Stored data entries
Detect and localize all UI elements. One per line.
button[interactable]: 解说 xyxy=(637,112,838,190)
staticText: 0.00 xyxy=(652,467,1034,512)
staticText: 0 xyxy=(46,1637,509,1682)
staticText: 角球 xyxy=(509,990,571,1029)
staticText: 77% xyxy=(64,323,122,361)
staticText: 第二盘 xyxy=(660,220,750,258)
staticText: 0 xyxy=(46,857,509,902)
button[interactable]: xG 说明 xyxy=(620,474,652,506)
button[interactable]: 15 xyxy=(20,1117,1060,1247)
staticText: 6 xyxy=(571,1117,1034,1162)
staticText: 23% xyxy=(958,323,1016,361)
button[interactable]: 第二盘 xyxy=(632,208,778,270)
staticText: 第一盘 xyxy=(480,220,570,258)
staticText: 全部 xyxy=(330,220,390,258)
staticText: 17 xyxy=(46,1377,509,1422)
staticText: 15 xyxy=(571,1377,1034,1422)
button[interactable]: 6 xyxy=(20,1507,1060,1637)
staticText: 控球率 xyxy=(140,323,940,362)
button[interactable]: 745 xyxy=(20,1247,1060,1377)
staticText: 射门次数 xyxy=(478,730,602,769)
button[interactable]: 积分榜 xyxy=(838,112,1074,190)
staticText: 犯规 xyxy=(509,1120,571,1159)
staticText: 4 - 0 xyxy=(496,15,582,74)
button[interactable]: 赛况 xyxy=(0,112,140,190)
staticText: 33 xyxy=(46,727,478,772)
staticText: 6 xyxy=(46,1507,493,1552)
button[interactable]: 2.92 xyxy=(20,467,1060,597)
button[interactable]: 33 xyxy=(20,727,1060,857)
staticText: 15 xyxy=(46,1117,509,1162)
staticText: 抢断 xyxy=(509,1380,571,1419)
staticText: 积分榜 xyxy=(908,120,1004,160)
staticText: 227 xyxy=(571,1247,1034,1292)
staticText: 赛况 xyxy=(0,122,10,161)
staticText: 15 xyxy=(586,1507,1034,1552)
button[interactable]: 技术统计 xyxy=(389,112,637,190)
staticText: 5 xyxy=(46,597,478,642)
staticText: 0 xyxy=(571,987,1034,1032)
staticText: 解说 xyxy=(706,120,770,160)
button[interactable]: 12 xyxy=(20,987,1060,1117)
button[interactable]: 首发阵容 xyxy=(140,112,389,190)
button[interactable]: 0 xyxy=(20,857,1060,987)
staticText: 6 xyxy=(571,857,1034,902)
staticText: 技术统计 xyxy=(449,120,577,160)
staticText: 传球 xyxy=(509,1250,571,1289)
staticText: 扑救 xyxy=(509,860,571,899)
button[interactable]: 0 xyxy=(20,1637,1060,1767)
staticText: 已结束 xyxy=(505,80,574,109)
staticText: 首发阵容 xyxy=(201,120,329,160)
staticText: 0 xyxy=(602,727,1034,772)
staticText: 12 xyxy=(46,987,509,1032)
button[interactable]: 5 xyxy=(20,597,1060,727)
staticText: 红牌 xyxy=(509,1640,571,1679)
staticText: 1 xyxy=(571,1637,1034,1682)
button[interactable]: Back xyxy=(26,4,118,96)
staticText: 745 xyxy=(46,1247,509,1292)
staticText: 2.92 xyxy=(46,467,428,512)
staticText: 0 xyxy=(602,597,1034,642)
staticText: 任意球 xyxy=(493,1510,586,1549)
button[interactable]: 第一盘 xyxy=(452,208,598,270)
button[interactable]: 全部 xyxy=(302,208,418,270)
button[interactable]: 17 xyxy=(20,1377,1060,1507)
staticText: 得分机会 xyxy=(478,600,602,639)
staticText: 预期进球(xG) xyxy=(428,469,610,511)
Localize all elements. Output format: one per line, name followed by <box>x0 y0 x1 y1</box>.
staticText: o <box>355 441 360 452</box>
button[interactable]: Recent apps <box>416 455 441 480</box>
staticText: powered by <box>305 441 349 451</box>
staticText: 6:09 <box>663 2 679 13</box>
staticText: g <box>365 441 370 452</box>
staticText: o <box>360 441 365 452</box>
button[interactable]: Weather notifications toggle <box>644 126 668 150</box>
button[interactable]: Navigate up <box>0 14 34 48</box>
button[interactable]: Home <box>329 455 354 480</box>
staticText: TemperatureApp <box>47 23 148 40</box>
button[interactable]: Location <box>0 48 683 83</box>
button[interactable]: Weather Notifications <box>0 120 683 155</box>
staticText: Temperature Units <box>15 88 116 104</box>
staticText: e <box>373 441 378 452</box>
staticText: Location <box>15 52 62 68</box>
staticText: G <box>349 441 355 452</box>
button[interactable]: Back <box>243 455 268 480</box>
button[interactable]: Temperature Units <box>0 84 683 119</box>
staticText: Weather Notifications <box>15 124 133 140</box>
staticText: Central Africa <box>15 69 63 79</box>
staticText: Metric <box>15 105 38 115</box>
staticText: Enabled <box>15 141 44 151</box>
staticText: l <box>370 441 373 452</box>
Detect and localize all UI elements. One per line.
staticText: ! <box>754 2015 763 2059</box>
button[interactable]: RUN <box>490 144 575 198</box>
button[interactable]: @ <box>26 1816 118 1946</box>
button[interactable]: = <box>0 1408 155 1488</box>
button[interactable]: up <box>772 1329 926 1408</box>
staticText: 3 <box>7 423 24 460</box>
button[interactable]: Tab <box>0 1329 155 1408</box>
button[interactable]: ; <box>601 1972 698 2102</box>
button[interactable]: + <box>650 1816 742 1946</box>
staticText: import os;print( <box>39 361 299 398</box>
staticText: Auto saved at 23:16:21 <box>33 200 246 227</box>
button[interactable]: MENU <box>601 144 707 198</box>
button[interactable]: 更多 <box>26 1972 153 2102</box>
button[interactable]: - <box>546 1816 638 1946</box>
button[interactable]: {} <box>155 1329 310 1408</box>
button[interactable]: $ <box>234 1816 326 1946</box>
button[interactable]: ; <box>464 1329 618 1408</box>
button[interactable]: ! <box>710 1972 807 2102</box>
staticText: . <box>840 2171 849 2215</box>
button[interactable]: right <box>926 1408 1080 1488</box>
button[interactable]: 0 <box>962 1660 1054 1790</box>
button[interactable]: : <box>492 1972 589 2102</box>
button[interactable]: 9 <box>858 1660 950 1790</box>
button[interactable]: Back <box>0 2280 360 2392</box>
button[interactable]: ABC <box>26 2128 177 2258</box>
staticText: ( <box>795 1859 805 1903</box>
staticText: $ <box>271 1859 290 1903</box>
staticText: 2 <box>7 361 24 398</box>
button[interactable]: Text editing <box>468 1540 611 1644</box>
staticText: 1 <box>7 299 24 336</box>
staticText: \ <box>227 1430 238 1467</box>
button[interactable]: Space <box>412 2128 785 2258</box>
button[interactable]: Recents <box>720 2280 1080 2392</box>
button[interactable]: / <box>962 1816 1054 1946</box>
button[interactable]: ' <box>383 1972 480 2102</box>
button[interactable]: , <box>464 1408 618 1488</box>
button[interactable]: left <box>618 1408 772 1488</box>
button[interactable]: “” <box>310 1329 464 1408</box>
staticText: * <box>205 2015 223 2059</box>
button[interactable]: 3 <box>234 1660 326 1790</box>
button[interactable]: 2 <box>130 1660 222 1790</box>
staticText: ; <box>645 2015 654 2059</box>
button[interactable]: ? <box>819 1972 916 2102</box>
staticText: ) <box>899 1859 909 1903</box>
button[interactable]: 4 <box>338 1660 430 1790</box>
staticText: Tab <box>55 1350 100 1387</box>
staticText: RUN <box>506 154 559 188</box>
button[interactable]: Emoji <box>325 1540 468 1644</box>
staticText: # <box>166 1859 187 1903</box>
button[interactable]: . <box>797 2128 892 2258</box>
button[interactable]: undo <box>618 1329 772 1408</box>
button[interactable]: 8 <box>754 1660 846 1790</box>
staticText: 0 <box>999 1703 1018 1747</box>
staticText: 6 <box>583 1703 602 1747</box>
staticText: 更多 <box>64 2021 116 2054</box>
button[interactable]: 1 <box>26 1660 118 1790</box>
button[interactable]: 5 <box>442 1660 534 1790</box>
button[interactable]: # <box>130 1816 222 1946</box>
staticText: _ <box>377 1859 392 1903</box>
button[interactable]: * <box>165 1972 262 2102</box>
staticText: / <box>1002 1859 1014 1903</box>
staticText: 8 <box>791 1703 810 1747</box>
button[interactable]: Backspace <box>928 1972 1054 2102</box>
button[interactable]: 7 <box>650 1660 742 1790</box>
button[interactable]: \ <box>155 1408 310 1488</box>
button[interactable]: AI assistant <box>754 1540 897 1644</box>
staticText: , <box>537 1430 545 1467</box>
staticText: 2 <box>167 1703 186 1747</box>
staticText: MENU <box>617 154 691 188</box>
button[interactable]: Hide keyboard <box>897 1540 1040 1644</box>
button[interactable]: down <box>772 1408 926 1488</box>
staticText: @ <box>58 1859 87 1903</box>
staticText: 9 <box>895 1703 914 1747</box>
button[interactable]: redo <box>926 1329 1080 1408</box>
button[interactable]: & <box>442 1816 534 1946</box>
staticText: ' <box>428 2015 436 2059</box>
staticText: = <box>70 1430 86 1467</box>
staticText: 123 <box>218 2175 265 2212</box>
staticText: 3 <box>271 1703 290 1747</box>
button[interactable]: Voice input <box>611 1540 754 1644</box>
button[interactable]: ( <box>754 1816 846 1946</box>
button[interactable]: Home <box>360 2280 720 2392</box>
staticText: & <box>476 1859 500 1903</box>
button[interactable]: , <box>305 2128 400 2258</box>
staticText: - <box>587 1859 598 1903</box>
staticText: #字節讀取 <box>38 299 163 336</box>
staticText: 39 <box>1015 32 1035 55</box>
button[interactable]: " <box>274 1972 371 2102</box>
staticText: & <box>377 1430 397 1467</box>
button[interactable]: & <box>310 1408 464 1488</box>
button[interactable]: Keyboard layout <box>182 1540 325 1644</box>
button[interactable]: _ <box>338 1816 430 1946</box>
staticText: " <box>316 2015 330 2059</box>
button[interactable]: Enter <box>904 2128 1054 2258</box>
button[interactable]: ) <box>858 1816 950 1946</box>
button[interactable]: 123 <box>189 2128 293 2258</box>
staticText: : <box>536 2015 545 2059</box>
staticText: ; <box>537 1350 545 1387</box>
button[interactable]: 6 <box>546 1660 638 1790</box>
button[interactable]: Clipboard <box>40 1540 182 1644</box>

■ Your assignment
Every line in the data above that contains the word "Units" should be copied.

■ Your response
staticText: Temperature Units <box>15 88 116 104</box>
button[interactable]: Temperature Units <box>0 84 683 119</box>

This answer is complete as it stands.